The indictment also alleges that from in or about 2008 to in or about January 2011, Wills and Gibson engaged in a conspiracy to distribute controlled substances. The indictment alleges that Wills forged a physician’s signature on prescription pads she misappropriated from her employer, and issued fraudulent prescriptions in Gibson’s name. The prescriptions were written for controlled substances including oxycodone and hydrocodone/acetaminophen pills. According to the indictment, Gibson then used her health insurance prescription benefit program to pay for the fraudulent prescriptions resulting in payments of over $30,000 for these fraudulent prescriptions.
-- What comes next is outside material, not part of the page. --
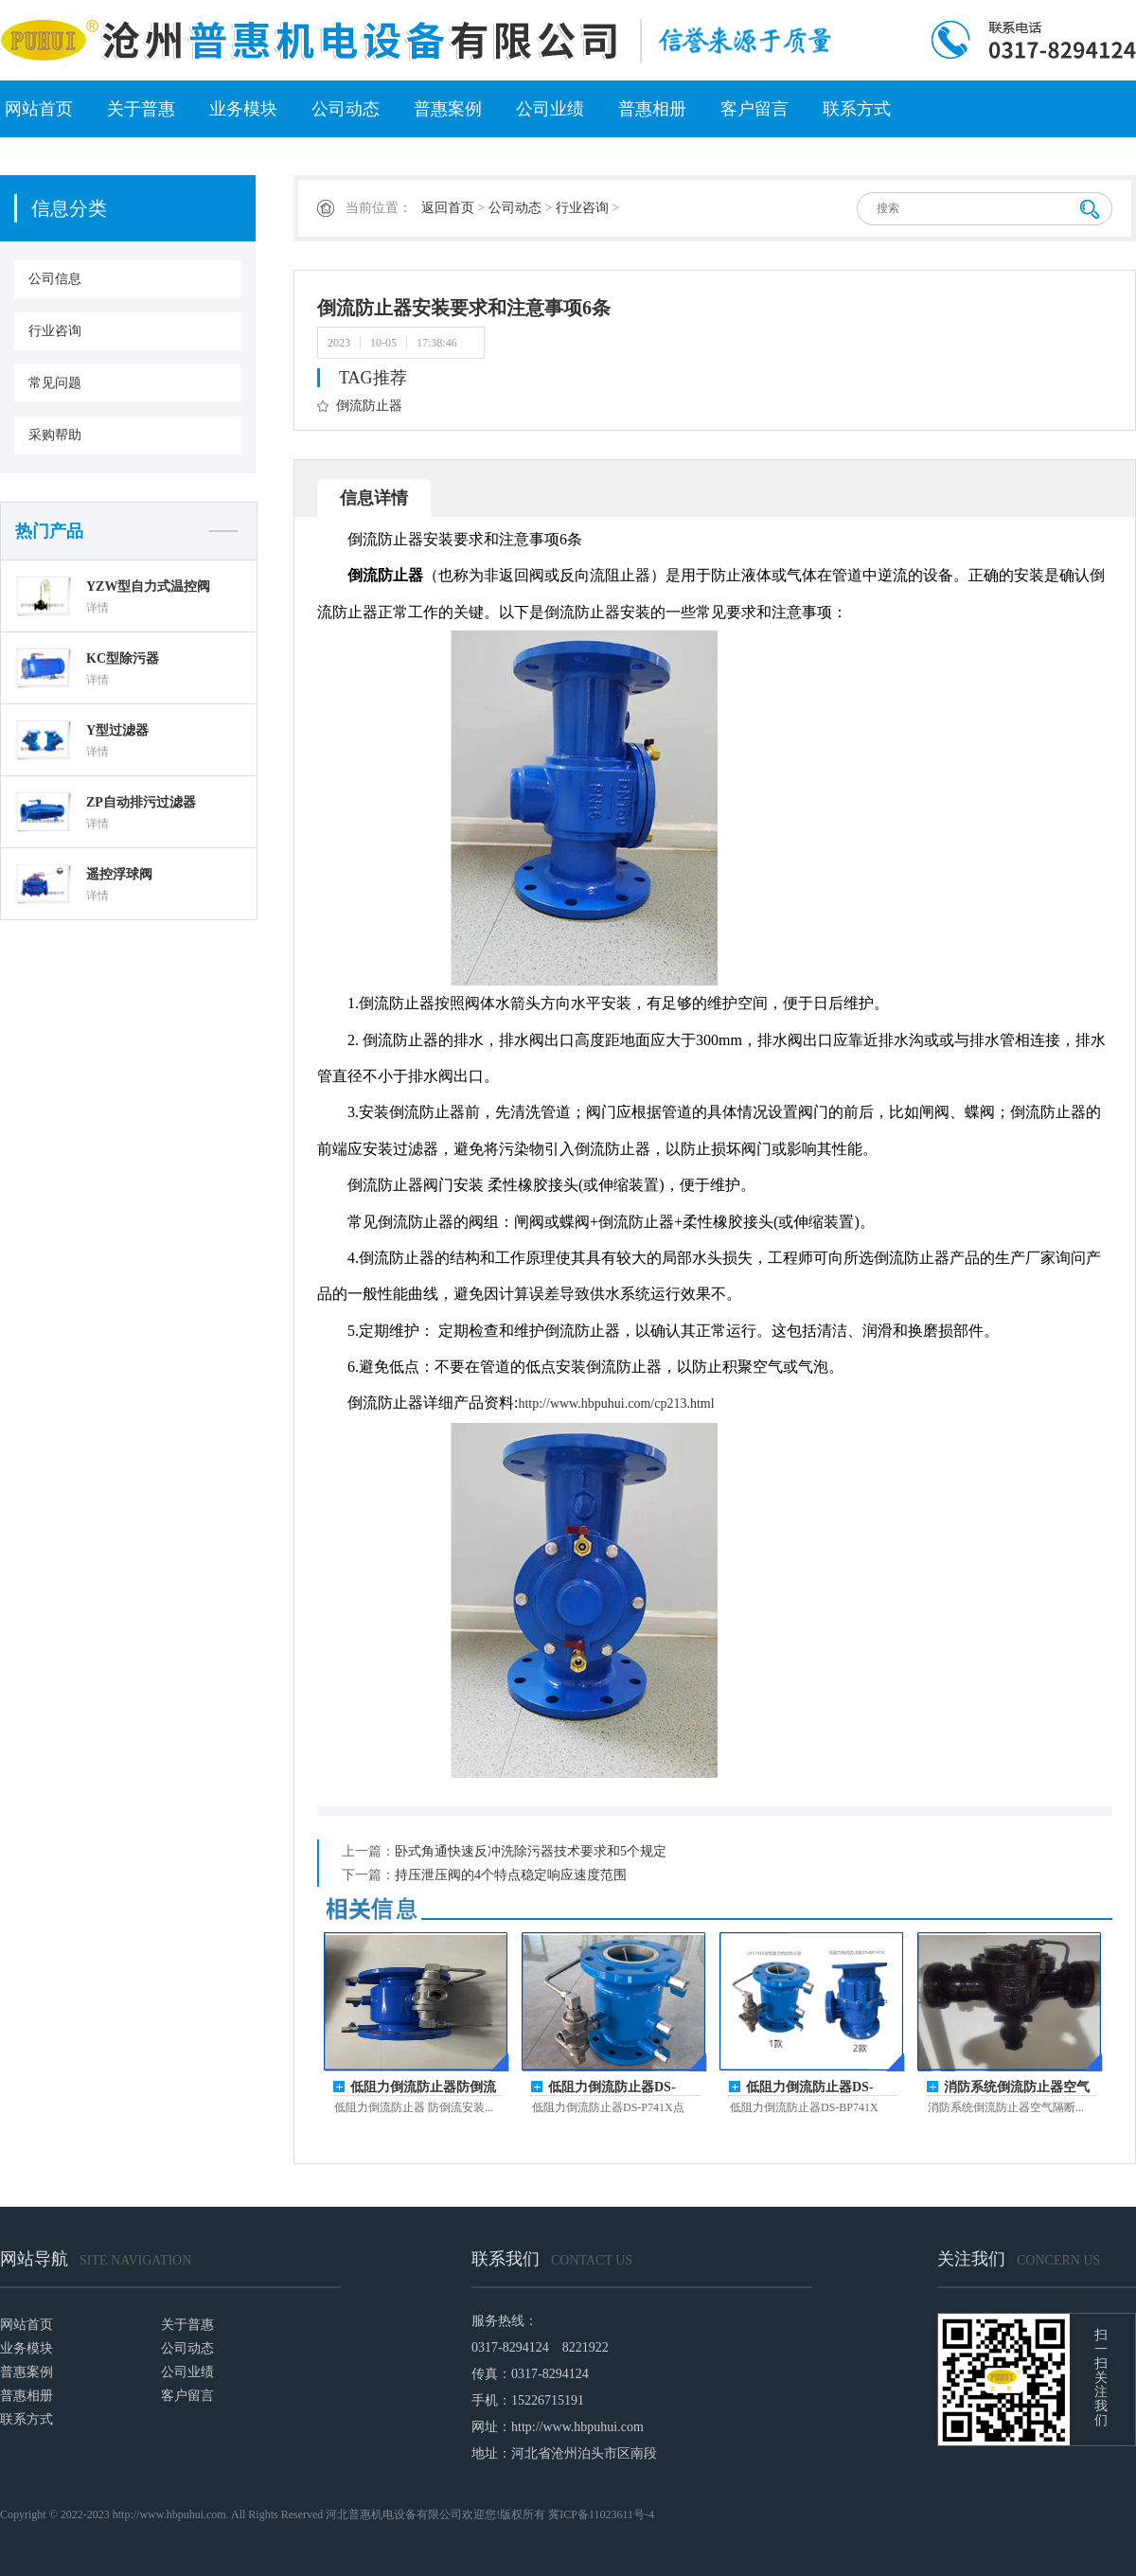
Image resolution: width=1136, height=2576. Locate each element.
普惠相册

Wills and Gibson obtained and illegally distributed approximately 3,000 oxycodone pills, and approximately 5,000 hydrocodone/acetaminophen pills.
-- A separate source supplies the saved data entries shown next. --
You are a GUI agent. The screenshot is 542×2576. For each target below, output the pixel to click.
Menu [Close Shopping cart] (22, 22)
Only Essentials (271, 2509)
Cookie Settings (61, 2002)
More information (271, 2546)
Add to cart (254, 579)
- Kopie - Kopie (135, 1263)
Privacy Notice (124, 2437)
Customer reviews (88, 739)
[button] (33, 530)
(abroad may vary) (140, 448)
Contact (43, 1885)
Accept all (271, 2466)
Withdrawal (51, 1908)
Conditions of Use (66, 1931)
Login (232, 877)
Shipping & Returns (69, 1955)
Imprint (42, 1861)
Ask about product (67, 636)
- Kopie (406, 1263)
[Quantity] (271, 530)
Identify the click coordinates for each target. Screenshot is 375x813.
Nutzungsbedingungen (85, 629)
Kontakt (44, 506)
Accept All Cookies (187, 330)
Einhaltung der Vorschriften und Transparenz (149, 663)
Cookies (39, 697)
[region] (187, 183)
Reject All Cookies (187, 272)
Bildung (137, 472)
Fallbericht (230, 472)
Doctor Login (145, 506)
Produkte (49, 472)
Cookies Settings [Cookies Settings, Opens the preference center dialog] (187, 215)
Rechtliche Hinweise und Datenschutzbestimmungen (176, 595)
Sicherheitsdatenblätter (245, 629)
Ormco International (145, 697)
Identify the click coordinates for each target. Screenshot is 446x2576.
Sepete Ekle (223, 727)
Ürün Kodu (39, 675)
Gibson was arrested today on the indictment and is currently held in local federal custody. Wills was arrested yesterday in Rowan County on unrelated charges and is currently detained in Rowan County. If convicted, Gibson and Wills face a maximum statutory sentence of ten years in prison on the healthcare fraud conspiracy and a $250,000 fine; five years in prison and a $25,000 fine for the illegal kickbacks charge; and ten years in prison and a $1 million fine for the conspiracy to distribute controlled substances. Wills also faces a penalty of 10 years of imprisonment and a $250,000 fine for the additional charge of healthcare fraud conspiracy.
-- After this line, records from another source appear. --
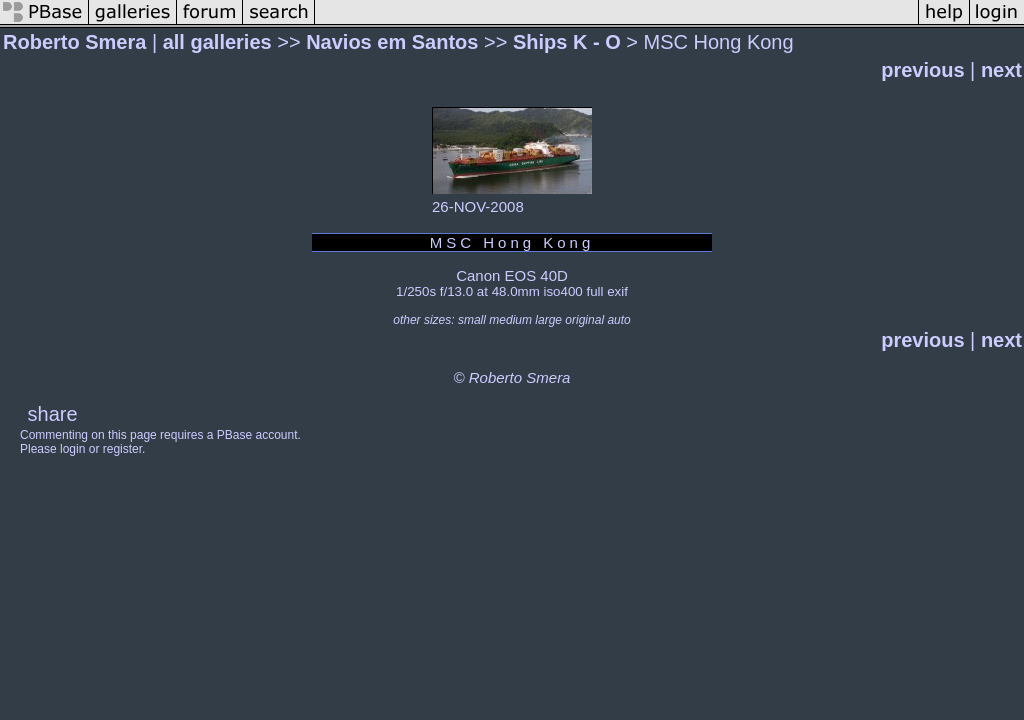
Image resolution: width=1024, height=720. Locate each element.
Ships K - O (567, 42)
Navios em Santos (392, 42)
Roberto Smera (74, 42)
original (584, 320)
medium (510, 320)
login (72, 449)
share (53, 414)
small (472, 320)
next (1001, 70)
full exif (606, 291)
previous (922, 70)
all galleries (217, 42)
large (548, 320)
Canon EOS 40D (512, 275)
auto (618, 320)
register (122, 449)
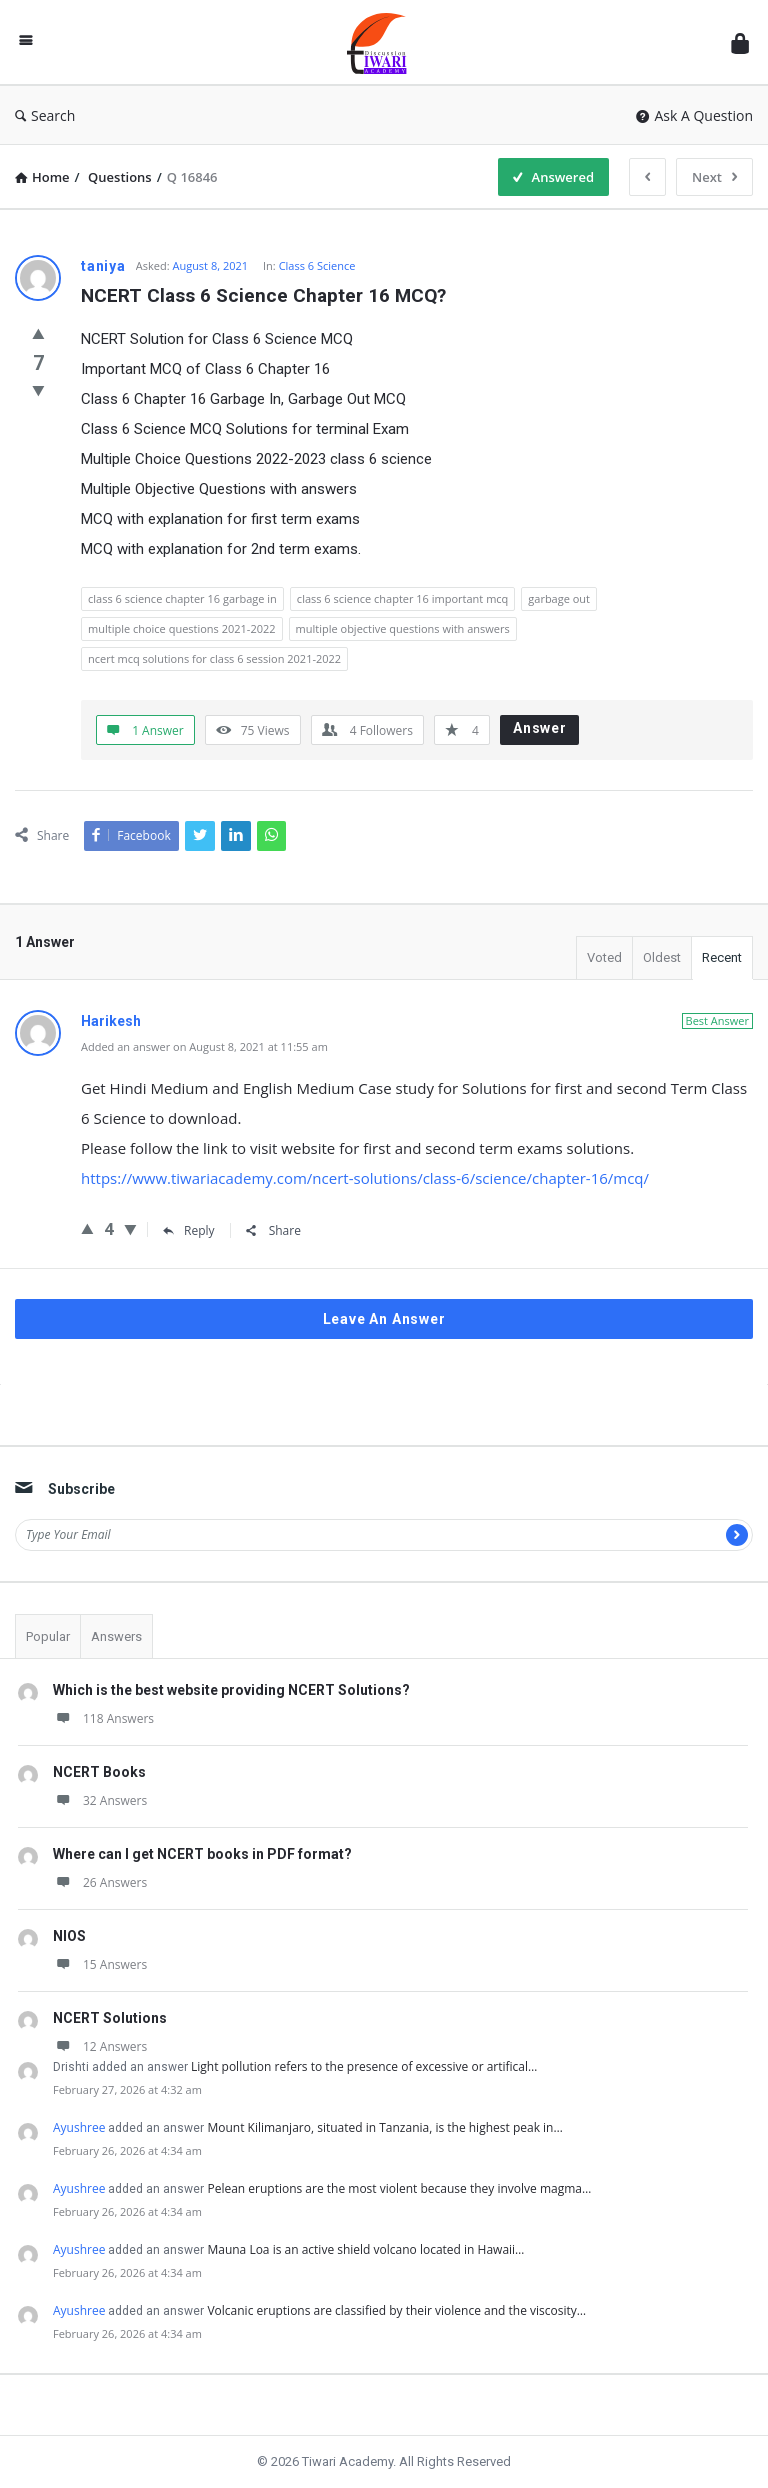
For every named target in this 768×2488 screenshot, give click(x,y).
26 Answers (100, 1882)
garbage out (559, 598)
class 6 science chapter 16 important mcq (402, 598)
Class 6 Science (317, 265)
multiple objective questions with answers (403, 628)
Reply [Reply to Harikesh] (189, 1230)
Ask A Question (694, 115)
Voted (604, 957)
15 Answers (100, 1964)
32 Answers (100, 1800)
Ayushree (79, 2127)
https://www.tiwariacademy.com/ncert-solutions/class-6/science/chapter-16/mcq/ (365, 1178)
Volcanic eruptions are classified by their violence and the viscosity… (396, 2310)
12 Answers (100, 2046)
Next (714, 177)
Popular (48, 1636)
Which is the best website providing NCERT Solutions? (231, 1690)
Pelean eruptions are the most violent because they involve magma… (399, 2188)
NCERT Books (99, 1772)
The investigation into Wills and Gibson was handled by HHS-OIG, FBI, USSS, NC SBI, MIU, CPMD, and Rowan County Sheriff’s Office. The prosecution is being handled by Assistant U.S. Attorney Kelli Ferry of the U.S. Attorney’s Office in Charlotte. An indictment is merely an allegation, and the defendants are presumed innocent unless and until proven guilty beyond a reasonable doubt in a court of law. The investigation and charges are the work of the Western District’s joint Health Care Fraud Task Force. The Task Force is a multi-agency team of experienced federal and state investigators, working in conjunction with criminal and civil Assistant United States Attorneys, dedicated to identifying and prosecuting those who defraud the health care system, and reducing the potential for health care fraud in the future. The Task Force focuses on the coordination of cases, information sharing, identification of trends in health care fraud throughout the region, staffing of all whistle blower complaints, and the creation of investigative teams so that individual agencies may focus their unique areas of expertise on investigations. The Task Force builds upon existing partnerships between the agencies and its work reflects a heightened effort to reduce fraud and recover taxpayer dollars.